YOU know that feeling on a golf course when you get to the seventh or eighth hole of a particularly torrid round in which you have watched more balls disappear than a vet in an industrial neutering factory, and you have a despairing guddle about in your fusty bag to discover that there are only three battered old Pinnacles left to sustain you through the rest of the ghastly voyage?
Well, I thought about this the other day when listening to the various haverings on the referendum and the fact that the yittering heid honchos have rummaged around and declared that the North Sea apparently has 25 billion barrels of oil left to keep us ticking over.
If things get desperate, you can imagine our esteemed leader, Wee Eck, getting down on his hunkers, peering into the dark recesses of the dusty Bute House pantry and hollering the words 'haud on, thur's six mair barrels ahint yon jar o' Branston Pickle'.
Unlike us crude golfing thrashers, it seems the nation is not running on empty just yet.
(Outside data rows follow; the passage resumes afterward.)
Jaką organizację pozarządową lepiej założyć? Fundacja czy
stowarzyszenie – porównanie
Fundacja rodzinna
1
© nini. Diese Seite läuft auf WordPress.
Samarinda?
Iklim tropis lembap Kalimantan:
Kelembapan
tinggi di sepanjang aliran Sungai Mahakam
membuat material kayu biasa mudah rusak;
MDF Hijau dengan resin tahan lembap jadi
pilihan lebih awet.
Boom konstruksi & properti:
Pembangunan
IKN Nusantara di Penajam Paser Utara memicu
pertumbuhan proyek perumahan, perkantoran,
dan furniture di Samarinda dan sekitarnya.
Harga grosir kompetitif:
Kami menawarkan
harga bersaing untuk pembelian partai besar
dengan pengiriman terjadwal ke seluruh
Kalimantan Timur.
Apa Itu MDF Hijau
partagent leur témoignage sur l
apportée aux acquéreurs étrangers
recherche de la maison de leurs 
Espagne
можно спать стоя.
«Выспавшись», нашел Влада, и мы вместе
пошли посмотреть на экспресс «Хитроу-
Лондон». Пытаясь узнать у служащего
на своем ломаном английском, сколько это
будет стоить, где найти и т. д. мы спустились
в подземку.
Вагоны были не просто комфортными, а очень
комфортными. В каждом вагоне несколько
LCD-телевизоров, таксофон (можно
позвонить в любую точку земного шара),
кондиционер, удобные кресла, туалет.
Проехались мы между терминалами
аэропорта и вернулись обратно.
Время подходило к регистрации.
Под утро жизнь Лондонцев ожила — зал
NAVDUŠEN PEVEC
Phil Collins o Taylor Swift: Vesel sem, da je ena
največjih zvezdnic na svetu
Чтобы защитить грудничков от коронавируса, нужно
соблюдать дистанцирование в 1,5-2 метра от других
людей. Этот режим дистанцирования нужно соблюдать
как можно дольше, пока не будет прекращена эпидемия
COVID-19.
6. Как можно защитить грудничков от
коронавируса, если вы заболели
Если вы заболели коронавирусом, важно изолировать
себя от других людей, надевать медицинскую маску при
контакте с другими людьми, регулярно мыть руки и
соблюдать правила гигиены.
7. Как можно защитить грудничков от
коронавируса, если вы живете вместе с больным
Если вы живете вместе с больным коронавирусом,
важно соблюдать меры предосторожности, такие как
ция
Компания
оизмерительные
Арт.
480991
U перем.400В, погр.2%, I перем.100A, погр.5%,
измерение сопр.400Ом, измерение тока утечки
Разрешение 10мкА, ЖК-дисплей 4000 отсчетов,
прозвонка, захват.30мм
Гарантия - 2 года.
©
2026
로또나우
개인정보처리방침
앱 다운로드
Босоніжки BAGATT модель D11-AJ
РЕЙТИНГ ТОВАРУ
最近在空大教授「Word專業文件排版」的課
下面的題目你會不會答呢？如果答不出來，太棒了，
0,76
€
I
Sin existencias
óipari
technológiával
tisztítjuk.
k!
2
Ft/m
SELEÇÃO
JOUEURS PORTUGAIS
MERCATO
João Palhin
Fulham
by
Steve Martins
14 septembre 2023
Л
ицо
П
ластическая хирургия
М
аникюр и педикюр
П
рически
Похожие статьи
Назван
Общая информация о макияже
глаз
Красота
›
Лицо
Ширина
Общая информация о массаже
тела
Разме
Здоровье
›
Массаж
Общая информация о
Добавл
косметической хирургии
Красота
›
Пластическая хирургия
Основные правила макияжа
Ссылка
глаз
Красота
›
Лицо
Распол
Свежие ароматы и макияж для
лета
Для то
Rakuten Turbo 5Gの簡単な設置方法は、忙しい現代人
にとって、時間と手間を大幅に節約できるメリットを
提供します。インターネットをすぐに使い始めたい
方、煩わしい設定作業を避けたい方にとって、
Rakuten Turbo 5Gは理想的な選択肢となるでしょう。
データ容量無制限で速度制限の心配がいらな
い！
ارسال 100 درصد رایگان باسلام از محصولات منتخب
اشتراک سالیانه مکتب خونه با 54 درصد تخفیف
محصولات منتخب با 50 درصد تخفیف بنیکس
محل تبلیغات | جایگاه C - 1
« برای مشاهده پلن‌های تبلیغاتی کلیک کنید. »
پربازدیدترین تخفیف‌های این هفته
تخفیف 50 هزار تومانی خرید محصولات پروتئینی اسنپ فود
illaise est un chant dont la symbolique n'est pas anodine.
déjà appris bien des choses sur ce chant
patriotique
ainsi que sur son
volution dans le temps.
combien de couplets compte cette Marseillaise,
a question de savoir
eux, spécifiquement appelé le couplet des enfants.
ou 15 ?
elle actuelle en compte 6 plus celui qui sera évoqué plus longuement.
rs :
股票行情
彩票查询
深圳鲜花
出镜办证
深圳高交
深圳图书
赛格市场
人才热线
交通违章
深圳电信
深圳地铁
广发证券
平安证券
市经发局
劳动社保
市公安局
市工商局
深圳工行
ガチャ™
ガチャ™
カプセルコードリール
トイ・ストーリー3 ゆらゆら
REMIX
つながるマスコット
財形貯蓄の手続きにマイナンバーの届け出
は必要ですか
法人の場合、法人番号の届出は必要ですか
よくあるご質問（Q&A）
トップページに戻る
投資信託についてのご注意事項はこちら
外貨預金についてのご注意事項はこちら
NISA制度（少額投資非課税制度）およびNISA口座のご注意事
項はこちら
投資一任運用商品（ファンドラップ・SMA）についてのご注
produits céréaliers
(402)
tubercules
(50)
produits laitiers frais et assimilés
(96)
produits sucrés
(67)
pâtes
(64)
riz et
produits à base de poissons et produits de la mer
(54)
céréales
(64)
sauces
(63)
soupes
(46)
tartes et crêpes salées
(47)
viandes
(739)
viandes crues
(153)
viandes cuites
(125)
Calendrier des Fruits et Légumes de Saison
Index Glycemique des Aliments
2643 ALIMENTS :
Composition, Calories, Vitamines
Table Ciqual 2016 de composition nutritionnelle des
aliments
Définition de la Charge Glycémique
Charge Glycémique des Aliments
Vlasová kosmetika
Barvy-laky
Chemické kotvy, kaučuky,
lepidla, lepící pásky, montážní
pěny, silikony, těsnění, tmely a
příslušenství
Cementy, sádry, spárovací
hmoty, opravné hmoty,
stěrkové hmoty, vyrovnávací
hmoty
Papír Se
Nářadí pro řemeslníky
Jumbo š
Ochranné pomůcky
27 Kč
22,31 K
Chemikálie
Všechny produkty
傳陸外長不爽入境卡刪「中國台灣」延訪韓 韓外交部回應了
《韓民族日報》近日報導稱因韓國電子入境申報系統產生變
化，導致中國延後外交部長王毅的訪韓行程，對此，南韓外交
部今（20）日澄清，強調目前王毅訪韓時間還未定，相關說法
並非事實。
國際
Let's hope Stephen Gallacher isn't either. The topsy-turvy journey towards the Ryder Cup at Gleneagles reaches its conclusion at this week's Italian Open and the 39-year-old will be drawing on the last reserves of fuel for one last push.
If you do up the calculations - a kind of awkward, finger-counting exercise on a par with totting up those aforementioned barrels of ruddy oil - the number crunching concludes that Gallacher would need at least a share of second in Turin to seize the final automatic qualifying spot off the world points list from Graeme McDowell.
If that doesn't happen, of course, he will have to rely on one of Paul McGinley's three wild cards, which will be announced by the European captain at Wentworth a week today.
Whatever the outcome, Gallacher has acquitted himself superbly over the course of the long qualifying campaign and has been tireless in his pursuit of points, having bounced back and forth across the Atlantic on both European and PGA Tour duty while adding events into his jam-packed schedule to give himself every opportunity of achieving this lifetime dream.
He has made no secret of his desire to emulate his uncle Bernard and play his part in a Ryder Cup even though he must be sick to the back teeth of the relentless probings that accompany every event he plays in. The added pressure of being the only beacon of hope for fans who want a Scot to cheer - and the biennial battle won't be back here for a long time - has only added to the hefty burden.
Barring a last-gasp Italian job, Gallacher, who has racked up a win and eight other top 10s during the qualifying process, will have to depend on that captain's pick and the danger for the Scot is that form may be overlooked in favour of former glories. Ian Poulter, Luke Donald and Lee Westwood, a trio of Ryder Cup stalwarts, are all requiring a wild card too while Italy's Francesco Molinari remains a threat to Gallacher's ambitions.
Should that English triumvirate of Poulter, Donald and Westwood get the call ahead of Gallacher, then it would be a considerable slap in the face and would send out the message that Team Europe is effectively a closed shop and an old boys' network of nod-and-a-wink customs.
What's the point in the likes of Gallacher battering away to the bitter end if it's just the same faces, with their laurels from cups gone by, getting ushered in on the back of previous heroics? Yes, experience is a useful weapon in the armoury but what happens when those weapons are misfiring?
McGinley needs to be brave and bold and there can be no room for dewy-eyed sentiment. Donald's form, after a second and a fourth on the PGA Tour in the spring as well as a third in the BMW PGA at Wentworth, has tailed off while Westwood, apart from occasional flashes, has endured a pretty desperate season. Poulter was warned 12 months ago by McGinley that if he "has a very poor year next year he won't be in the team". He enjoyed a strong finish to 2013, but Ryder Cup year has hardly been a vintage one for the man who was revered as a golfing Messiah for his exploits in the Miracle of Medinah two years ago. It's been a poor year but poor enough to miss out? I doubt it. Westwood and Donald are the ones on the dicey ground.
McGinley has always been an advocate of 'horses for courses'. Gallacher certainly fits that bill with seven top-15 finishes since 2001 over Gleneagles's PGA Centenary course, including a play-off defeat in last season's Johnnie Walker Championship. Donald has never played it, Poulter was last there about 10 years ago and Westwood hasn't played it since 2008.
The presence of a Scot would be huge for this Scottish showpiece. McGinley was never going to pick one for the sheer hell of it but Gallacher has given him plenty of reasons to do it.
Then again, he may just win the Italian Open and we'll not need to worry about wild cards. Whatever the route, Gallacher deserves his Ryder Cup chance.